Member of the Monterey County Board of Supervisors from the 1st District
- Incumbent
- Assumed office January 3, 2017
- Preceded by: Fernando Armenta

Member of the California State Assembly from the 30th district 28th district (2010–2012)
- In office December 6, 2010 – November 30, 2016
- Preceded by: Anna Caballero
- Succeeded by: Anna Caballero

Mayor of Watsonville, California
- In office November 17, 2009 – November 30, 2010
- Preceded by: Anthony Rivas
- Succeeded by: Daniel Dodge

Member of the Watsonville City Council from the 2nd District
- In office December 4, 2008 – November 30, 2010
- Preceded by: Oscar Rios
- Succeeded by: Oscar Rios

Personal details
- Born: Luis Angel Alejo March 27, 1974 (age 52) Watsonville, California, U.S.
- Party: Democratic
- Education: University of California, Berkeley (BA) Harvard University (MEd) University of California Davis (JD)

= Luis Alejo =

American politician (born 1974)

Luis Angel Alejo (born March 27, 1974) is an American politician who served in the California State Assembly representing the 30th Assembly District, encompassing the Pajaro and Salinas valleys. He has served as a supervisor for Monterey County since 2017.

==Biography==

===Early life===
Born and raised in Watsonville, Alejo's family came to work in the agricultural fields of the Salinas, Santa Clara and Pajaro Valleys as migrant farmworkers in the 1950s.
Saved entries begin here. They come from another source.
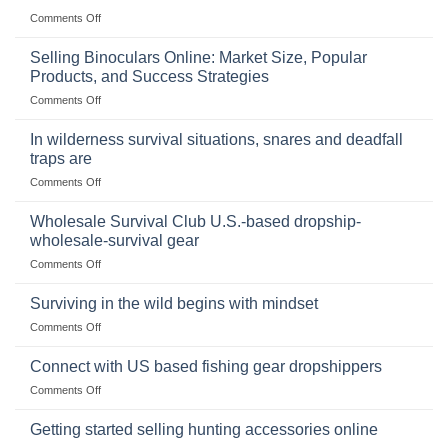
on
Comments Off
The
Importance
Selling Binoculars Online: Market Size, Popular
of
Products, and Success Strategies
Storing
on
Comments Off
a
Selling
Survival
Binoculars
Stockpile
In wilderness survival situations, snares and deadfall
Online:
of
traps are
Market
Canned
on
Comments Off
Size,
Foods
In
Popular
wilderness
Products,
Wholesale Survival Club U.S.-based dropship-
survival
and
wholesale-survival gear
situations,
Success
on
Comments Off
snares
Strategies
Wholesale
and
Survival
deadfall
Surviving in the wild begins with mindset
Club
traps
on
Comments Off
U.S.-
are
Surviving
based
in
Connect with US based fishing gear dropshippers
dropship-
the
wholesale-
on
Comments Off
wild
survival
Connect
begins
gear
with
Getting started selling hunting accessories online
with
US
mindset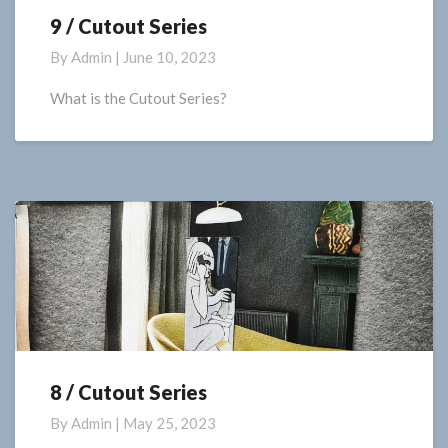
9 / Cutout Series
9
/
By
Admin
|
June 10, 2023
Cutout
Series
What is the Cutout Series?
8 / Cutout Series
8
/
By
Admin
|
May 25, 2023
Cutout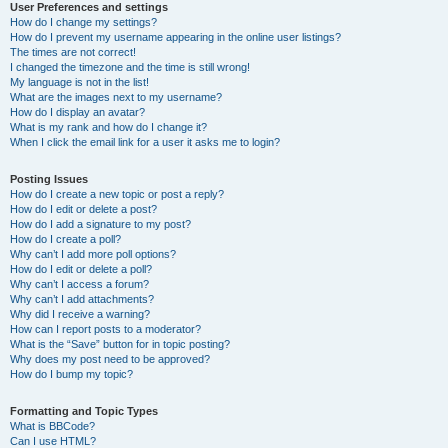
User Preferences and settings
How do I change my settings?
How do I prevent my username appearing in the online user listings?
The times are not correct!
I changed the timezone and the time is still wrong!
My language is not in the list!
What are the images next to my username?
How do I display an avatar?
What is my rank and how do I change it?
When I click the email link for a user it asks me to login?
Posting Issues
How do I create a new topic or post a reply?
How do I edit or delete a post?
How do I add a signature to my post?
How do I create a poll?
Why can’t I add more poll options?
How do I edit or delete a poll?
Why can’t I access a forum?
Why can’t I add attachments?
Why did I receive a warning?
How can I report posts to a moderator?
What is the “Save” button for in topic posting?
Why does my post need to be approved?
How do I bump my topic?
Formatting and Topic Types
What is BBCode?
Can I use HTML?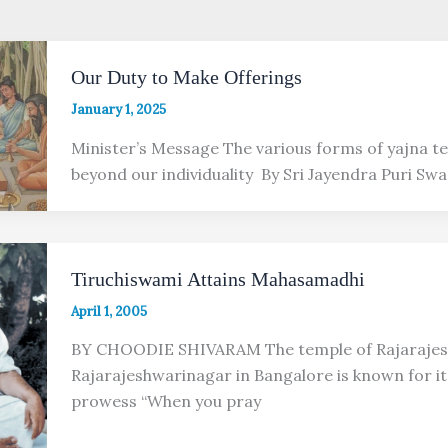
Our Duty to Make Offerings
January 1, 2025
Minister’s Message The various forms of yajna te
beyond our individuality By Sri Jayendra Puri Swa
Tiruchiswami Attains Mahasamadhi
April 1, 2005
BY CHOODIE SHIVARAM The temple of Rajarajes
Rajarajeshwarinagar in Bangalore is known for its
prowess “When you pray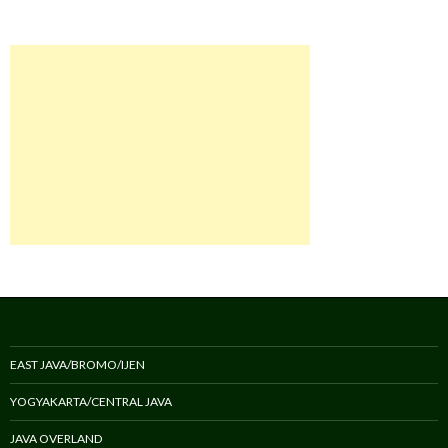
EAST JAVA/BROMO/IJEN
YOGYAKARTA/CENTRAL JAVA
JAVA OVERLAND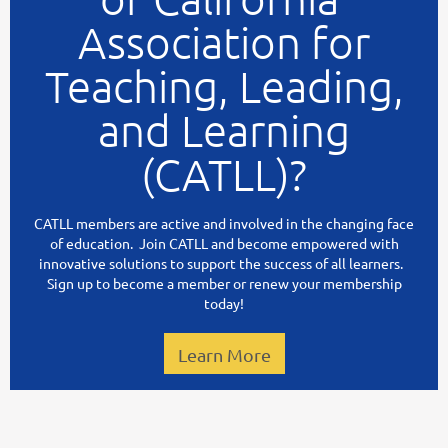
Association for
Teaching, Leading,
and Learning
(CATLL)?
CATLL members are active and involved in the changing face
of education. Join CATLL and become empowered with
innovative solutions to support the success of all learners.
Sign up to become a member or renew your membership
today!
Learn More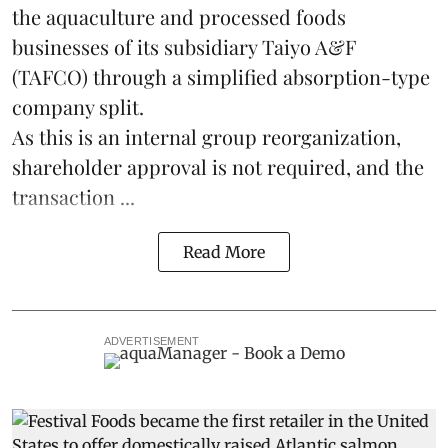
the
aquaculture
and processed foods
businesses of its subsidiary Taiyo A&F
(TAFCO) through a simplified absorption-type
company split.
As this is an internal group reorganization,
shareholder approval is not required, and the
transaction ...
Read More
ADVERTISEMENT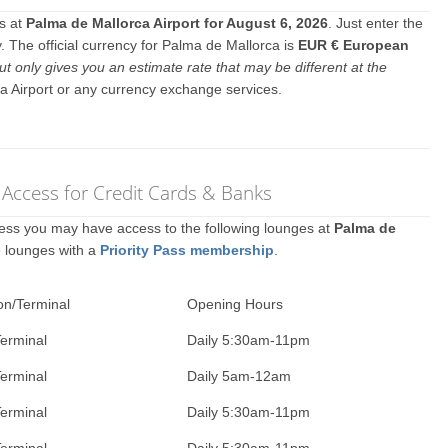
es at
Palma de Mallorca Airport for August 6, 2026
. Just enter the
 The official currency for Palma de Mallorca is
EUR € European
ut only gives you an estimate rate that may be different at the
a Airport or any currency exchange services.
 Access for Credit Cards & Banks
ccess you may have access to the following lounges at
Palma de
e lounges with a
Priority Pass membership
.
on/Terminal
Opening Hours
erminal
Daily 5:30am-11pm
erminal
Daily 5am-12am
erminal
Daily 5:30am-11pm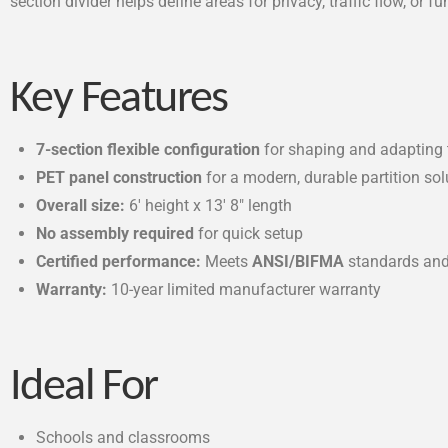
section divider helps define areas for privacy, traffic flow, o
Key Features
7-section flexible configuration
for shaping and adapting 
PET panel construction
for a modern, durable partition sol
Overall size:
6′ height x 13′ 8″ length
No assembly required
for quick setup
Certified performance:
Meets
ANSI/BIFMA
standards and
Warranty:
10-year limited manufacturer warranty
Ideal For
Schools and classrooms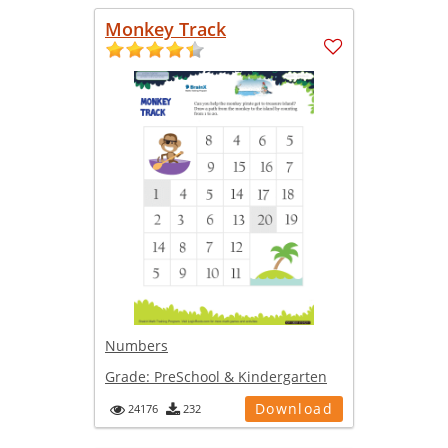
Monkey Track
Numbers
Grade:
PreSchool & Kindergarten
Download
24176
232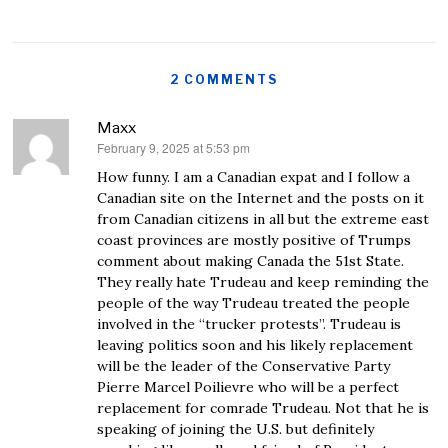
2 COMMENTS
Maxx
February 9, 2025 at 5:53 pm
says:
How funny. I am a Canadian expat and I follow a
Canadian site on the Internet and the posts on it
from Canadian citizens in all but the extreme east
coast provinces are mostly positive of Trumps
comment about making Canada the 51st State.
They really hate Trudeau and keep reminding the
people of the way Trudeau treated the people
involved in the “trucker protests”. Trudeau is
leaving politics soon and his likely replacement
will be the leader of the Conservative Party
Pierre Marcel Poilievre who will be a perfect
replacement for comrade Trudeau. Not that he is
speaking of joining the U.S. but definitely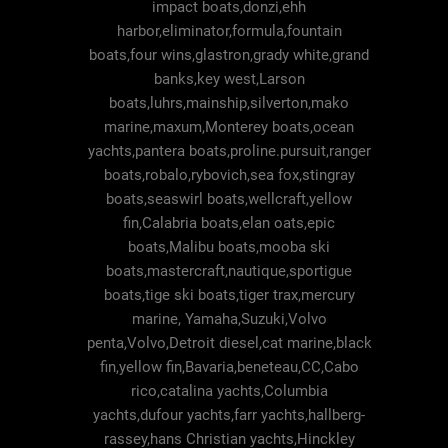
impact boats,donzi,ehh
harbor,eliminator,formula,fountain
boats,four wins,glastron,grady white,grand
banks,key west,Larson
boats,luhrs,mainship,silverton,mako
marine,maxum,Monterey boats,ocean
yachts,pantera boats,proline.pursuit,ranger
boats,robalo,rybovich,sea fox,stingray
boats,seaswirl boats,wellcraft,yellow
fin,Calabria boats,elan oats,epic
boats,Malibu boats,mooba ski
boats,mastercraft,nautique,sportigue
boats,tige ski boats,tiger trax,mercury
marine, Yamaha,Suzuki,Volvo
penta,Volvo,Detroit diesel,cat marine,black
fin,yellow fin,Bavaria,beneteau,CC,Cabo
rico,catalina yachts,Columbia
yachts,dufour yachts,farr yachts,hallberg-
rassey,hans Christian yachts,Hinckley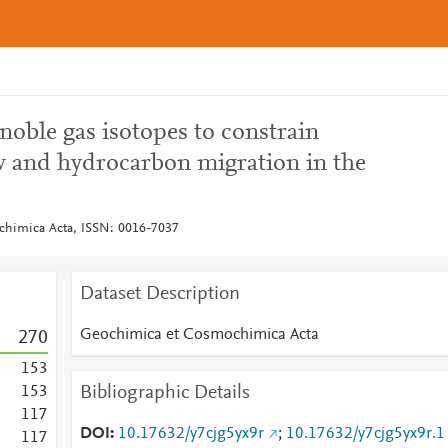
 noble gas isotopes to constrain
ow and hydrocarbon migration in the
himica Acta, ISSN: 0016-7037
Dataset Description
Geochimica et Cosmochimica Acta
2
7
0
1
5
3
Bibliographic Details
1
5
3
1
1
7
DOI
10.17632/y7cjg5yx9r
;
10.17632/y7cjg5yx9r.1
1
1
7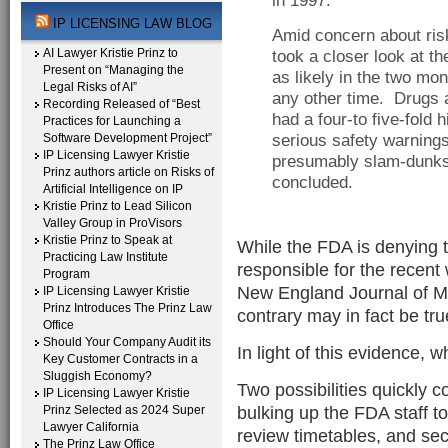
in 1997.
IP LICENSING LAW BLOG
Amid concern about ris
AI Lawyer Kristie Prinz to
took a closer look at th
Present on “Managing the
as likely in the two mon
Legal Risks of AI”
any other time. Drugs a
Recording Released of “Best
had a four-to five-fold 
Practices for Launching a
Software Development Project”
serious safety warning
IP Licensing Lawyer Kristie
presumably slam-dunks 
Prinz authors article on Risks of
concluded.
Artificial Intelligence on IP
Kristie Prinz to Lead Silicon
Valley Group in ProVisors
Kristie Prinz to Speak at
While the FDA is denying t
Practicing Law Institute
responsible for the recent
Program
New England Journal of Med
IP Licensing Lawyer Kristie
Prinz Introduces The Prinz Law
contrary may in fact be tr
Office
Should Your Company Audit its
In light of this evidence, 
Key Customer Contracts in a
Sluggish Economy?
Two possibilities quickly co
IP Licensing Lawyer Kristie
bulking up the FDA staff t
Prinz Selected as 2024 Super
Lawyer California
review timetables, and sec
The Prinz Law Office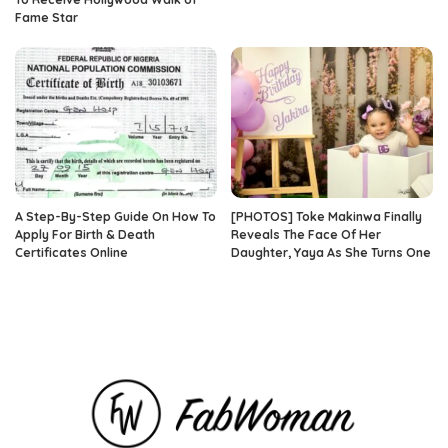
Fame Star
A Step-By-Step Guide On How To
[PHOTOS] Toke Makinwa Finally
Apply For Birth & Death
Reveals The Face Of Her
Certificates Online
Daughter, Yaya As She Turns One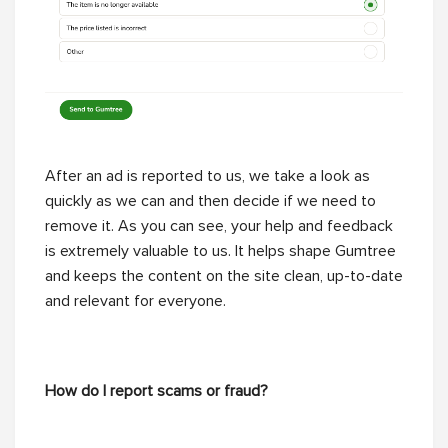
After an ad is reported to us, we take a look as
quickly as we can and then decide if we need to
remove it. As you can see, your help and feedback
is extremely valuable to us. It helps shape Gumtree
and keeps the content on the site clean, up-to-date
and relevant for everyone.
How do I report scams or fraud?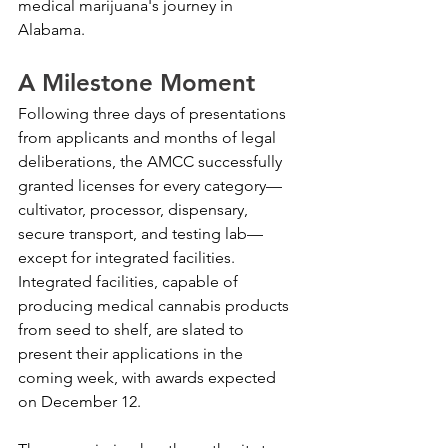
medical marijuana's journey in 
Alabama.
A Milestone Moment
Following three days of presentations 
from applicants and months of legal 
deliberations, the AMCC successfully 
granted licenses for every category—
cultivator, processor, dispensary, 
secure transport, and testing lab—
except for integrated facilities. 
Integrated facilities, capable of 
producing medical cannabis products 
from seed to shelf, are slated to 
present their applications in the 
coming week, with awards expected 
on December 12.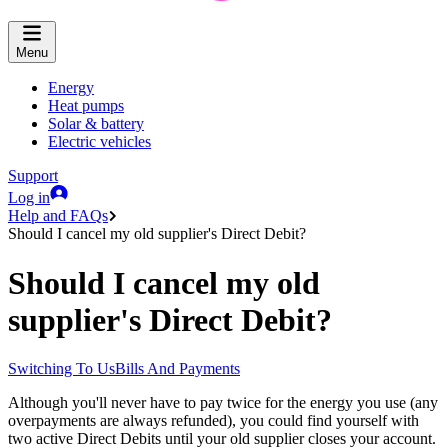
Menu
Energy
Heat pumps
Solar & battery
Electric vehicles
Support
Log in
Help and FAQs
Should I cancel my old supplier's Direct Debit?
Should I cancel my old
supplier's Direct Debit?
Switching To Us
Bills And Payments
Although you'll never have to pay twice for the energy you use (any
overpayments are always refunded), you could find yourself with
two active Direct Debits until your old supplier closes your account.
Alejo graduated from the University of California, Berkeley with dual bachelor's degrees in political science and Chicano studies, and obtained his master's of education degree from Harvard University in administration, planning and social policy. He received his Juris Doctor (JD) from the University of California, Davis School of Law (King Hall), where he won the "Maggie Schelen" scholarship for public service.

After finishing his graduate and professional studies, Alejo returned to his hometown of Watsonville to work as a legal aid attorney where he championed the rights of working families throughout the Monterey Bay area. He then worked as a staff attorney for the Monterey County Superior Court, where he assisted thousands of self-represented litigants throughout Monterey County who couldn't afford private attorneys. He has also worked as a high school teacher, focusing on "at-risk" children.

===Career===
Before his election to the State Legislature, Alejo was the mayor of Watsonville, California. He was elected to District 2 of the Watsonville City Council with nearly 80% of the vote and became mayor in November 2009. He had become Vice Mayor in March 2009.

Prior to his public service, Alejo served as a Jesse M. Unruh Assembly Fellow where he worked as a legislative aide for Assemblymember Manny Diaz (D-San Jose). He attended the University of California, Berkeley, the University of California, Davis School of Law (King Hall), and Harvard University.

Alejo was elected in June 2016 to represent District 1 on the Monterey County Board of Supervisors.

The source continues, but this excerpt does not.